2009年12月13日(日) |
腹部の重だるさで目が覚める。何ともいえない痛み。起き上がり、早々に薬を飲む。この週末はやることが山積みになっている。そんな時、痛みにのた打ち回っているわけにはいかない。 少しでも気分転換になればと湯を浴びることにする。丹念に顔を洗い、湯の中に身を沈める。今頃娘はばぁばとじぃじの間で夢の中にいるんだろうか。きっとそうだろう。聞けば家にいるときよりずっとじじばばの家での方がよく眠っているようだ。そしてあと一時間半もすれば、ばばと朝の散歩に出掛けるに違いない。今日はどんな木や動物たちと出会ってくるのだろう、彼女は。後で話を聴くのが楽しみだ。
以前にも一度来ている美術館。以前来たときは彼岸花が当たり一面に咲いていた。今はもうその花影はなく。柿の木が数個の実をぶら下げている姿に出会う。冬場はどうしてこんなに暖色系の木の実が多いのだろう。赤、橙、黄色。そんな色があちこちに見られる。木立が広がる斜面。この前来たときは多くの葉がまだ茂っており、向こう側を見渡すことはできなかった。今日は違う。殆どの葉が散り落ち、斜面の下の方まで見渡すことができる。何処もかしこも乾いた色が広がっている。 後期の展示でも、原稿用紙が山のように積まれている。
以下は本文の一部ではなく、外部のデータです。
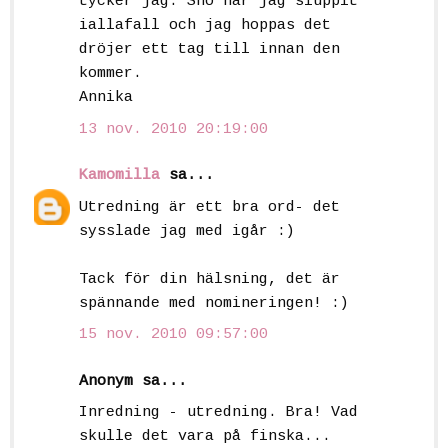
tycker jag. Snö har jag sluppit
iallafall och jag hoppas det
dröjer ett tag till innan den
kommer.
Annika
13 nov. 2010 20:19:00
Kamomilla
sa...
Utredning är ett bra ord- det
sysslade jag med igår :)
Tack för din hälsning, det är
spännande med nomineringen! :)
15 nov. 2010 09:57:00
Anonym sa...
Inredning - utredning. Bra! Vad
skulle det vara på finska...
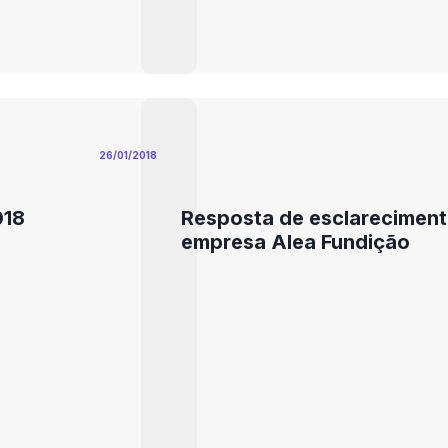
26/01/2018
018
Resposta de esclareciment
empresa Alea Fundição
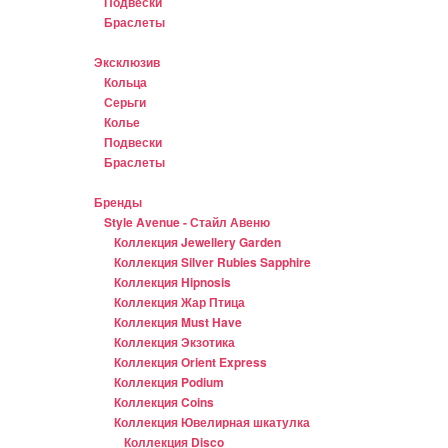
Подвески
Браслеты
Эксклюзив
Кольца
Серьги
Колье
Подвески
Браслеты
Бренды
Style Avenue - Стайл Авеню
Коллекция Jewellery Garden
Коллекция Silver Rubies Sapphire
Коллекция Hipnosis
Коллекция Жар Птица
Коллекция Must Have
Коллекция Экзотика
Коллекция Orient Express
Коллекция Podium
Коллекция Coins
Коллекция Ювелирная шкатулка
Коллекция Disco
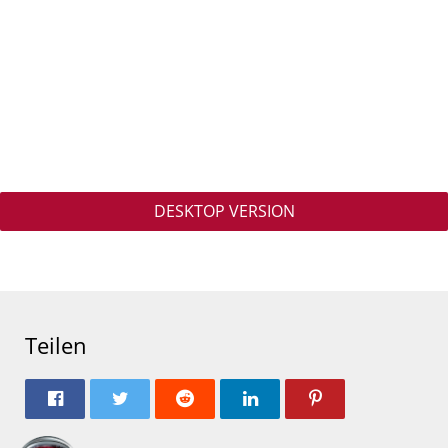
DESKTOP VERSION
Teilen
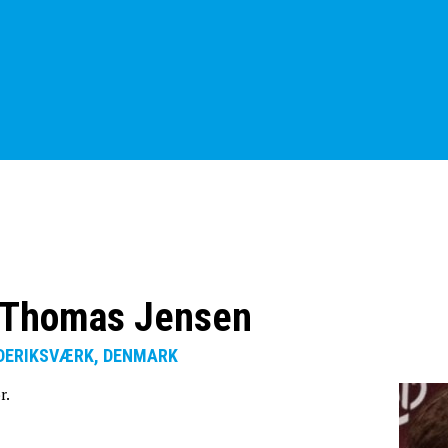
 Thomas Jensen
REDERIKSVÆRK, DENMARK
r.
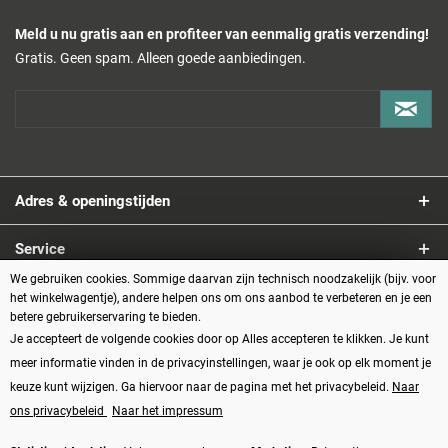
Meld u nu gratis aan en profiteer van eenmalig gratis verzending!
Gratis. Geen spam. Alleen goede aanbiedingen.
Adres & openingstijden
Service
We gebruiken cookies. Sommige daarvan zijn technisch noodzakelijk (bijv. voor
Informatie
het winkelwagentje), andere helpen ons om ons aanbod te verbeteren en je een
betere gebruikerservaring te bieden.
Je accepteert de volgende cookies door op Alles accepteren te klikken. Je kunt
Betaalmethoden
meer informatie vinden in de privacyinstellingen, waar je ook op elk moment je
keuze kunt wijzigen. Ga hiervoor naar de pagina met het privacybeleid.
Naar
ons privacybeleid
Naar het impressum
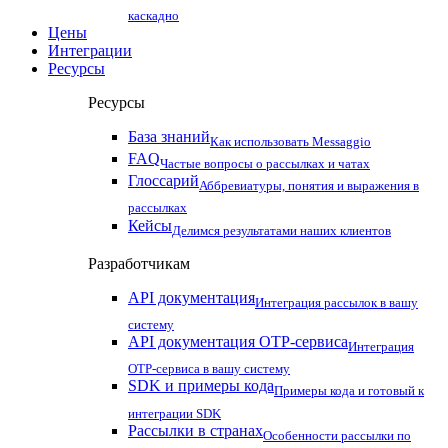
каскадно
Цены
Интеграции
Ресурсы
Ресурсы
База знаний
Как использовать Messaggio
FAQ
Частые вопросы о рассылках и чатах
Глоссарий
Аббревиатуры, понятия и выражения в
рассылках
Кейсы
Делимся результатами наших клиентов
Разработчикам
API документация
Интеграция рассылок в вашу
систему
API документация OTP-сервиса
Интеграция
OTP-сервиса в вашу систему
SDK и примеры кода
Примеры кода и готовый к
интеграции SDK
Рассылки в странах
Особенности рассылки по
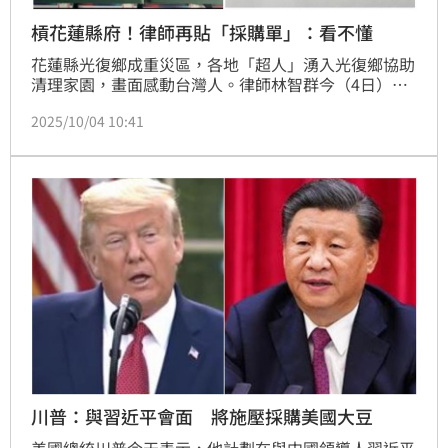
槓花蓮縣府！律師再貼「採購單」：看不懂
花蓮縣光復鄉成重災區，各地「超人」湧入光復鄉協助
清理家園，畫面感動台灣人。律師林智群今（4日）上
午貼出一張高壓清潔器的照片，每個外箱都貼上花蓮縣
2025/10/04 10:41
政府的字樣，大酸縣府變身「貼紙超人」，把別人的物
資變成自己的。對於這說詞，縣府澄清非事實，並已請
律師蒐證提告。但林智群再發出質疑，中央和民間捐贈
的高壓清洗機都已經超過受災戶數，為何縣府不是先調
度分配，而是決定再買500台？再酸「縣政府『不是』
貼紙超人，他們
川普：與習近平會面 將施壓採購美國大豆
美國總統川普今天表示，他計劃在與中國領導人習近平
一冊の絵本に対して一体何枚の原稿用紙、画用紙が使われてきたのだろう。万年筆や鉛筆で細かく描きこまれたその原稿をじっと見つめる。作り手の、世界をじっと見つめる目が、そのままそこに詰まっているかのようだ。ガラスケースの中にそっと仕舞われたそれらの原稿たちを、できるならこの指で撫でたい、そんな衝動にかられる。 彼の絵はとてもあたたかい。とがったところは決してなく。何処までも丸く丸く。おだやかに描かれる。色合いもきついものは一色たりともなく。淡く、けれど豊かに、彩られる。 私は彼の絵もそうだが彼の描く話も大好きだ。こちらに押し付けることなく淡々と語られてゆくその口調。だから何処までもゆったりと読み進めることができる。 週末だからだろうか、結構人が多い。家族連れもいる。小さな子供が、母親と父親に囲まれながらパズルを一生懸命作っている。ショップの方では年頃の女の子たちがどれにしようとポストカードを選んでいる。窓から燦々と降り注ぐ陽光は柔らかく、何処までも私たちを包んでくれる。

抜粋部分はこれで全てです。